Counsel for appellees cite Freeman, Judgments (4th ed.) §123, as follows: “The jurisdiction exercised by courts of record is, in many cases, dependent upon special statutes conferring an authority in derogation of the common law, and specifying the manner in which
A part of the above section of Freeman, Judgments (4th ed.) §123, which counsel omit, is as follows:
“The doctrine that the judgments of courts of record are of any less force, or are to be subjected to any closer scrutiny, or that they are attended with any less liberal presumptions, when created by virtue of a special or statutory authority, than when rendered in the exercise of ordinary jurisdiction, has been repudiated in some of the states; and the reasons sustaining this repudiation have been stated with such clearness and force, as to produce the conviction that the doctrine repudiated has no foundation in principle, however strongly it may be sustained by precedent. In the first place, it is shown that the discrimination between courts of record and courts not of record ‘is founded upon considerations of the wisest policy, which are obvious to all. Courts of record are presided over by men of experience and learned in the law, assisted by counsel also of experience and learning, who, in the discharge of their duties to their clients, necessarily act as advisers of the court. Their proceedings are conducted with solemnity and deliberation, and in strict conformity with established modes, with which long experience has made the court and bar familiar, and above all, they are taken down and made a matter of record at or about the time they transpire. Of inferior courts, as a general rule, none of these things can be affirmed.’ In the second place it*261 is shown, that none of those reasons upon which the discrimination between different courts rests tends to justify any discrimination between different. proceedings, conducted by the same court; that whether a court proceeds according to the ‘course of the common law,’ or according to some authority conferred and some course prescribed by a statute, it is, in either case, presided over by the same judge, assisted by the same counsel and officers, and conducted with the same wisdom, caution and solemnity. In either case its proceedings are equally matters of record, and equally subject to fixed and well-understood laws. And finally, it is suggested that, as no reason has been given for regarding the same tribunal with different degrees of consideration, according to circumstances which seem not to affect its claims to our confidence, therefore all its adjudications, though arising out of the exercise of lawful jurisdiction conferred at different times, or from different but equally competent sources, should be subjected to similar rules and indulged with equal presumptions.”

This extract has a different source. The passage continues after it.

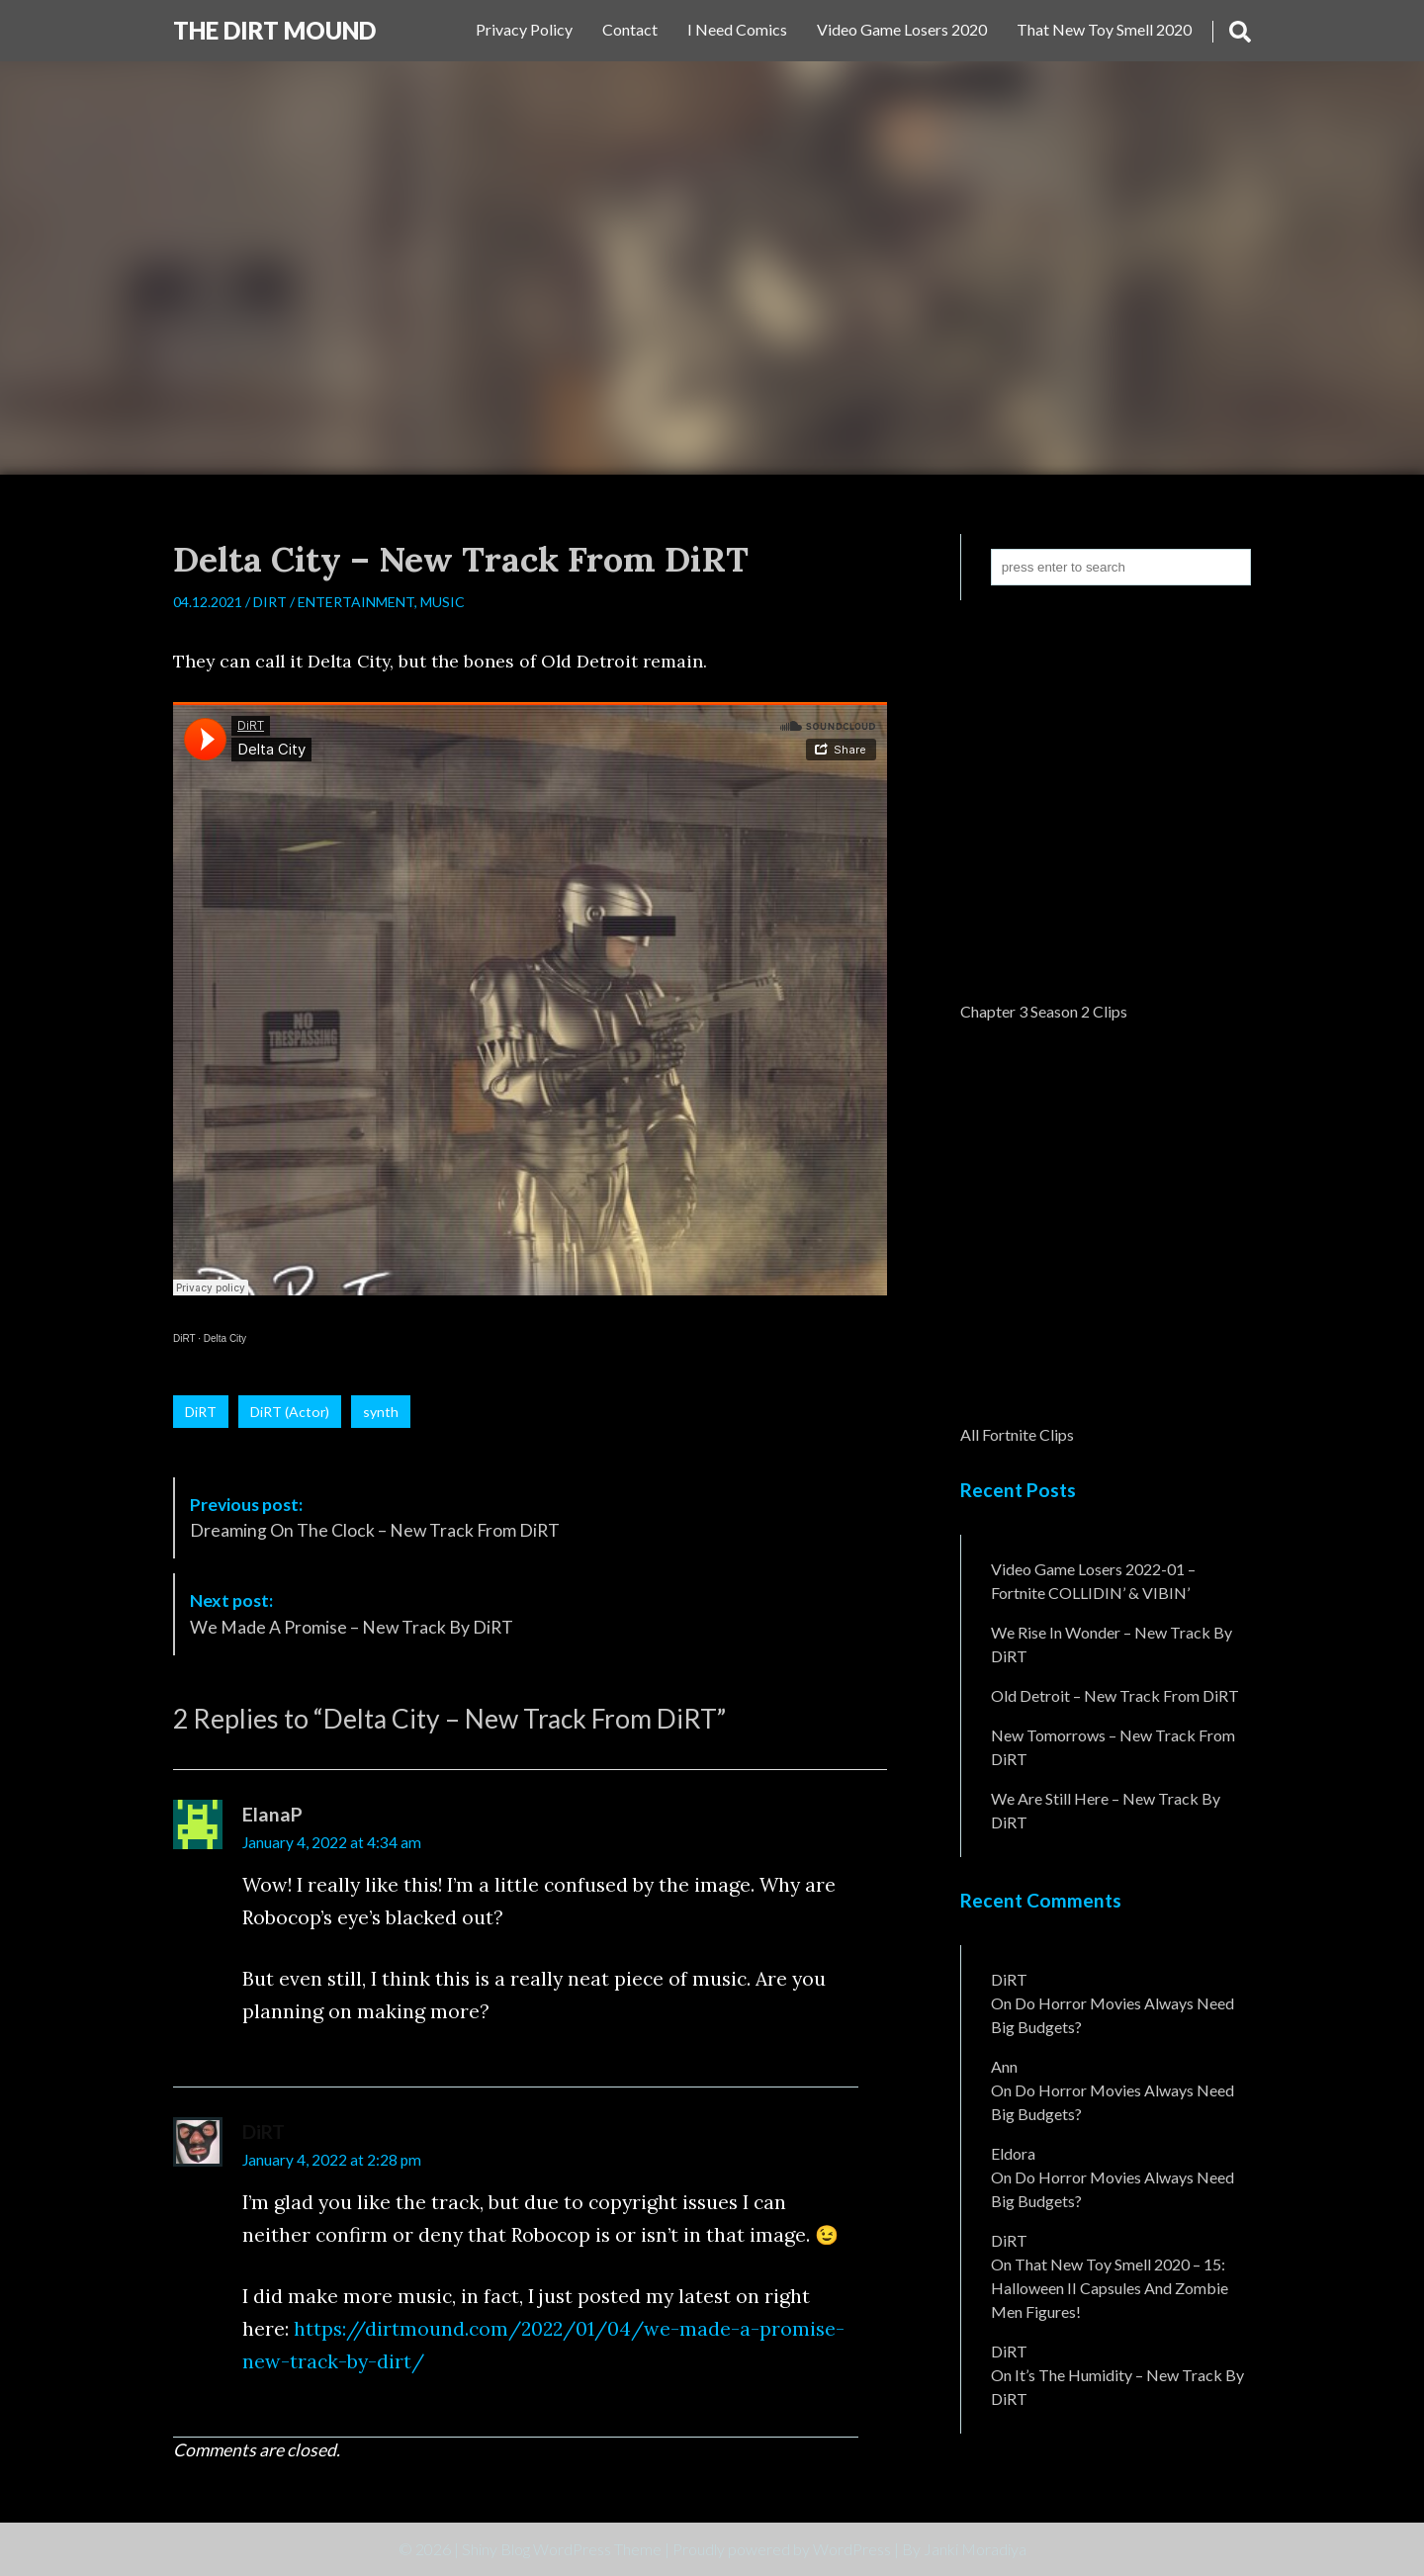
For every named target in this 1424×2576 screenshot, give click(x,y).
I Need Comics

When this matter is appealed to a circuit or superior court, the learning, the intelligence, the conscience of the judge have not departed- simply because it is a special proceeding. If they have departed, it is difficult to see how finding the facts specially would recall them. There is no appeal from the decision of thg circuit or superior court. If these courts, acting in this special matter, should be so arbitrary as to annex where there was no reason for annexation, or deny annexation where there was every reason for it, it does not appear to us that such a court would have any qualms of conscience to find specially all that is required by the statute.

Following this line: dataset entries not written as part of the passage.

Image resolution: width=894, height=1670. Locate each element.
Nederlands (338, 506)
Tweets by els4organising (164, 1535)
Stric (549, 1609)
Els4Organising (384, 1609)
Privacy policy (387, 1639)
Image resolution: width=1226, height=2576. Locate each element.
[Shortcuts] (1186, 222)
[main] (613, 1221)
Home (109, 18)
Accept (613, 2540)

Counsel in their petition for rehearing picture to us a veritable chamber of legal horrors as to the consequences of our decision in the matter of taxation, and confusion in the collection of moneys. We foresaw this and attempted to forestall some of it by the last paragraph in our original opinion. We are impressed by the confusion' in the situation but we are not abashed by it. The persons interested in this judgment stood by and acquiesced in it until about the time of the expiration of its anomalous postponement. We deny any responsibility for the consequences of this laches.
Petition for rehearing is overruled.